Zaporizhzhya’s incessant shelling by the Ukrainian Armed Forces in recent weeks has forced Russia to put the plant’s last-operating power unit into cold storage on September 11 to avoid a nuclear disaster

On the evening of the same day, missile strikes knocked out several of Ukraine’s largest thermal power plants, followed by rolling blackouts in the east of the country. Thus, the Kiev regime is losing one of its last trump cards – electricity sales to Europe, which it hoped to use to pay off its Western supervisors.
On the evening of 11 September, after the sixth unit of the Zaporizhzhya nuclear power plant was shut down and several thermal power plants were put out of service, Ukraine began to experience power outages.

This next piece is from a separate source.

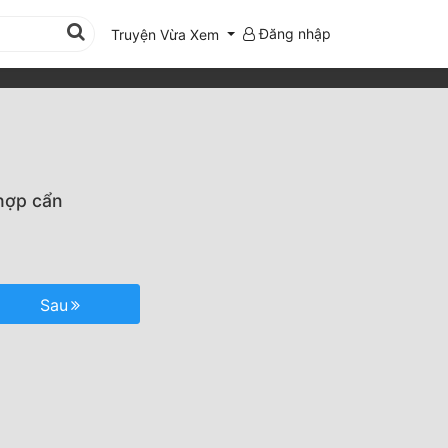
Đăng nhập
Truyện Vừa Xem
 hợp cẩn
Sau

The head of the Kiev regime, Volodymyr Zelenskyy, said that as a result of the missile strikes, Kharkiv, Donetsk, and partially Dnipropetrovsk, Zaporizhzhya and Sumy regions were completely de-energized. Problems with electricity were also observed in Poltava and Odessa regions.
Apart from CHPP-5 in Kharkiv and Zmiyevskaya CHPP in Kharkiv region, fires occurred at Pavlogradskaya CHPP-3 in Dnipropetrovsk region, as well as at Kremenchukskaya CHPP in Poltava region.

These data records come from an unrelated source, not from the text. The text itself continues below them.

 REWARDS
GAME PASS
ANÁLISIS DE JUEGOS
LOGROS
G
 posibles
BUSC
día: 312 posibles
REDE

As a result, the underground in Kharkiv stopped working and people had to get out of the underground tunnels on foot. In Poltava, trolleybuses caught fire due to power surges. The railway company Ukrzaliznytsia, in turn, reported mass delays of trains.
In addition to problems with the underground, all other urban infrastructure in Kharkiv “went down” – supermarkets, petrol stations, ground transport, ATMs, terminals, and the water supply was also cut off. Similar problems have been observed in other cities.
In his statement, Zelensky blamed Russia for what happened and accused the Kremlin of terrorist acts “before the eyes of the civilized world”.
A similar post was also published by Mykhaylo Podolyak, adviser to the head of the Ukrainian presidential office: “Direct deliberate strikes on critical civil infrastructure, in particular on Kharkiv’s largest thermal power plant-5, are an unequivocal manifestation of Russian terrorism”.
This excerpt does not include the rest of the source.